Politico: “President Donald Trump impressed senators Wednesday with a cogent, engaged pitch on health care that didn’t veer wildly from the script. Within an hour, without seeking advice from his lawyers or his senior aides, Trump was in the Oval Office telling reporters from the New York Times that he regretted hiring Jeff Sessions as his attorney general and discussing a sensitive investigation his lawyers have told him to keep quiet about – a performance that once again left his most senior aides startled and scrambling to respond.”
“Because only one staffer, Hope Hicks, was in Trump’s interview, others were left to hurriedly transcribe a tape recording of the meeting after the fact – just so they could know what the president had said. Others rushed to talk to Hicks in the West Wing.”
Said one White House official: “Only Hope really knew. Everyone else was in the dark.”
Associated Press: “The White House notably made no effort to walk back Trump’s comments or display confidence in the attorney general. Instead, the two Trump advisers acknowledged that the president’s public comments largely reflected what they have heard him say about Sessions privately.”
“Speaker Paul Ryan and his top lieutenants have a serious math problem when it comes to their budget. After weeks of delays and false starts, House Republicans are expected to advance their fiscal blueprint through committee on Wednesday night. But they’re far from the 218 votes needed to pass it on the floor,” Politico reports.

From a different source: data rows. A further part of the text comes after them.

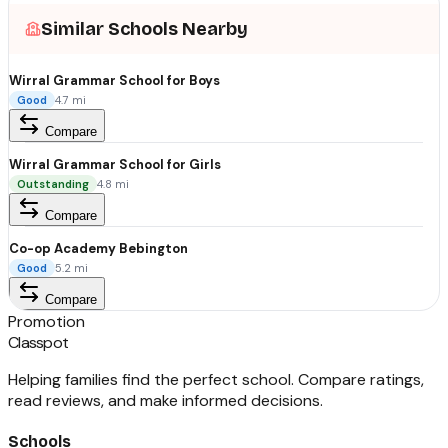
Similar Schools Nearby
Wirral Grammar School for Boys
Good
4.7
mi
Compare
Wirral Grammar School for Girls
Outstanding
4.8
mi
Compare
Co-op Academy Bebington
Good
5.2
mi
Compare
Promotion
Classpot
Helping families find the perfect school. Compare ratings,
read reviews, and make informed decisions.
Schools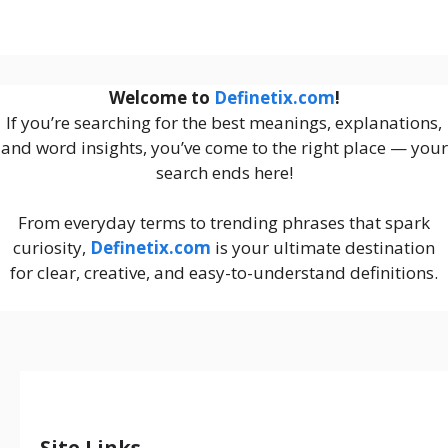
Welcome to
Definetix.com
!
If you’re searching for the best meanings, explanations,
and word insights, you’ve come to the right place — your
search ends here!
From everyday terms to trending phrases that spark
curiosity,
Definetix.com
is your ultimate destination
for clear, creative, and easy-to-understand definitions.
Site Links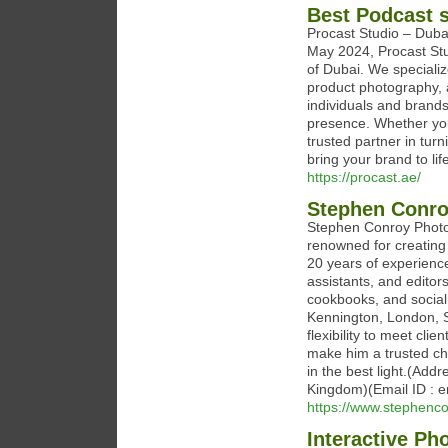
Best Podcast s
Procast Studio – Duba
May 2024, Procast Stud
of Dubai. We specializ
product photography, 
individuals and brand
presence. Whether you'
trusted partner in tur
bring your brand to lif
https://procast.ae/
Stephen Conro
Stephen Conroy Photog
renowned for creating 
20 years of experience
assistants, and editor
cookbooks, and social
Kennington, London, S
flexibility to meet cli
make him a trusted ch
in the best light.(Add
Kingdom)(Email ID : 
https://www.stephenc
Interactive Ph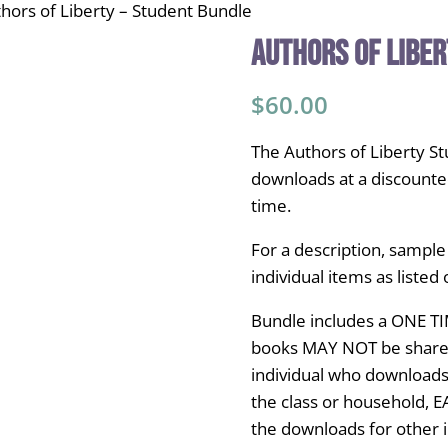
hors of Liberty – Student Bundle
Authors of Liber
$
60.00
The Authors of Liberty S
downloads at a discounte
time.
For a description, sample
individual items as listed o
Bundle includes a ONE TI
books MAY NOT be shared 
individual who downloads
the class or household, 
the downloads for other i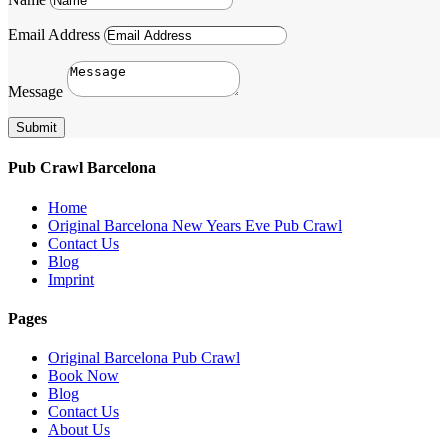
Email Address
Message
Submit
Pub Crawl Barcelona
Home
Original Barcelona New Years Eve Pub Crawl
Contact Us
Blog
Imprint
Pages
Original Barcelona Pub Crawl
Book Now
Blog
Contact Us
About Us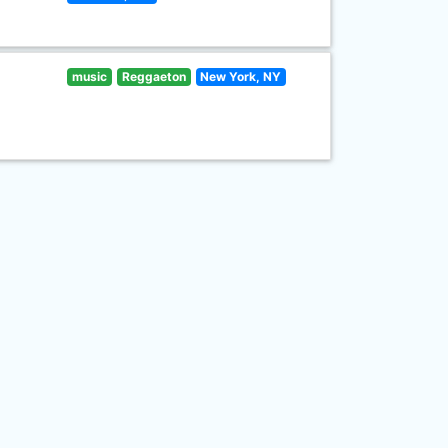
music
Reggaeton
New York, NY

“With only one more week until the House leaves for the August recess, it looks increasingly likely that Republicans will punt once again on the most fundamental task of governing: passing a budget. Missing that deadline will leave the GOP exposed to criticism at home and undermines their chances of moving on to another key agenda item.”
“About one in eight people who voted for President Donald Trump said they would not do so again after witnessing Trump’s tumultuous first six months in office,” according to a Reuters/Ipsos poll of 2016 voters.

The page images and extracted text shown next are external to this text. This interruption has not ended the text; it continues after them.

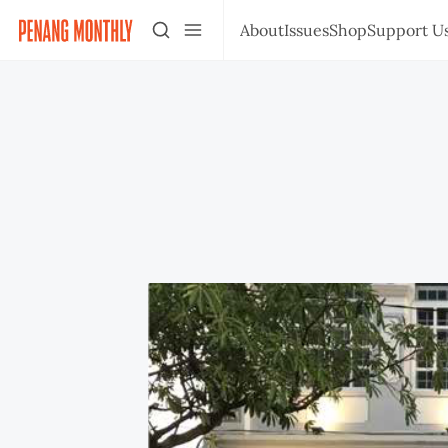
About
Issues
Shop
Support U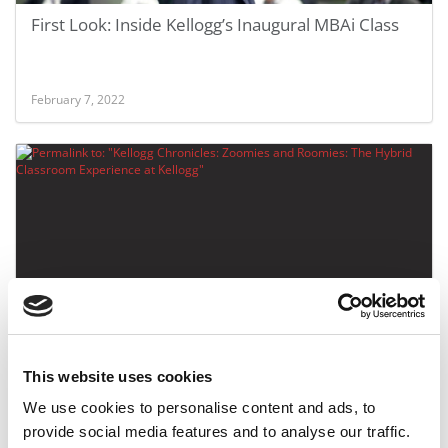
First Look: Inside Kellogg’s Inaugural MBAi Class
February 7, 2022
Kellogg Chronicles: Zoomies and Roomies: The
Hybrid Classroom Experience at Kellogg
This website uses cookies
We use cookies to personalise content and ads, to
September 4, 2020
provide social media features and to analyse our traffic.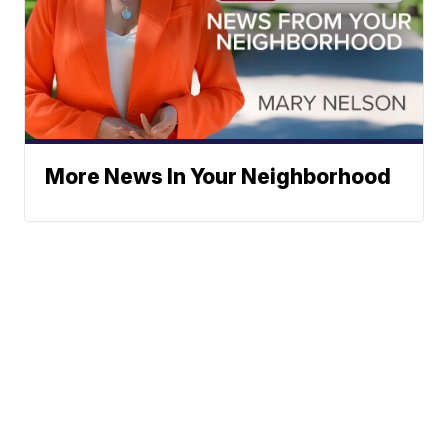
More News In Your Neighborhood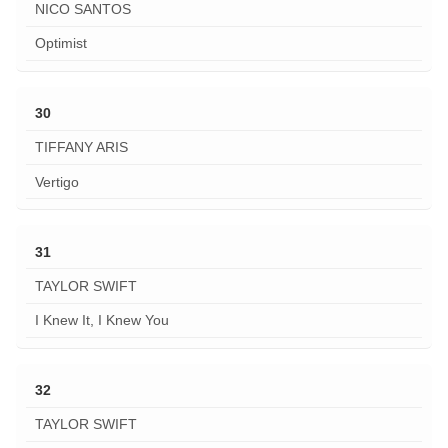
NICO SANTOS
Optimist
30
TIFFANY ARIS
Vertigo
31
TAYLOR SWIFT
I Knew It, I Knew You
32
TAYLOR SWIFT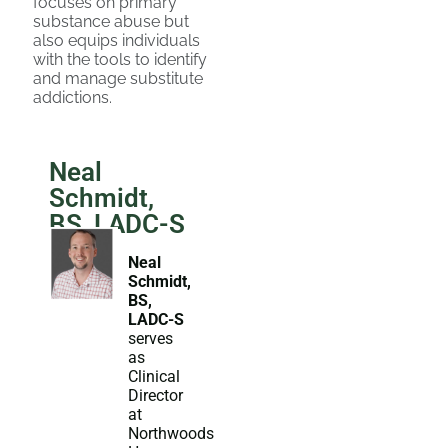
focuses on primary
substance abuse but
also equips individuals
with the tools to identify
and manage substitute
addictions.
Neal
Schmidt,
BS, LADC-S
Neal
Schmidt,
BS,
LADC-S
serves
as
Clinical
Director
at
Northwoods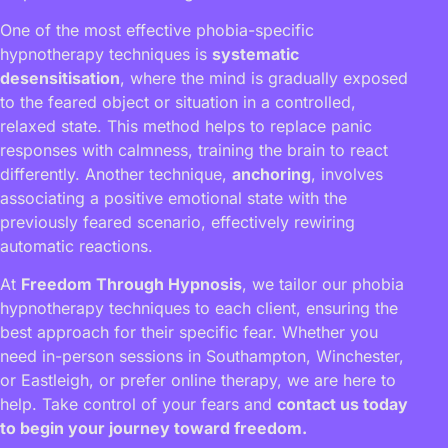
One of the most effective phobia-specific
hypnotherapy techniques is
systematic
desensitisation
, where the mind is gradually exposed
to the feared object or situation in a controlled,
relaxed state. This method helps to replace panic
responses with calmness, training the brain to react
differently. Another technique,
anchoring
, involves
associating a positive emotional state with the
previously feared scenario, effectively rewiring
automatic reactions.
At
Freedom Through Hypnosis
, we tailor our phobia
hypnotherapy techniques to each client, ensuring the
best approach for their specific fear. Whether you
need in-person sessions in Southampton, Winchester,
or Eastleigh, or prefer online therapy, we are here to
help. Take control of your fears and
contact us today
to begin your journey toward freedom.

“While most of the people who voted for Trump on Nov. 8 said they would back him again, the erosion of support within his winning coalition of older, disaffected, mostly white voters poses a potential challenge for the president. Trump, who won the White House with the slimmest of margins, needs every last supporter behind him to push his agenda through a divided Congress and potentially win a second term in 2020.”
Bloomberg Businessweek: “Whatever a particular station’s network affiliation—ABC, CBS, CW, Fox, or NBC—Sinclair viewers get a steady dose of conservative political commentary. Lately, Executive Chairman David Smith has begun assembling a kind of junior varsity squad of commentators and making unspecific murmurings about competing head-to-head with the senior lettermen and women at Fox News. To left-leaning viewers only just becoming aware of the company’s reach, Sinclair is positioned to flip a switch and turn those 173 stations’ newscasts—currently delivering bulletins on weather, school closings, and local affairs—into a cohesive network that pushes a Fox News-esque worldview of outrage and conflict into individual cities, counties, and towns.”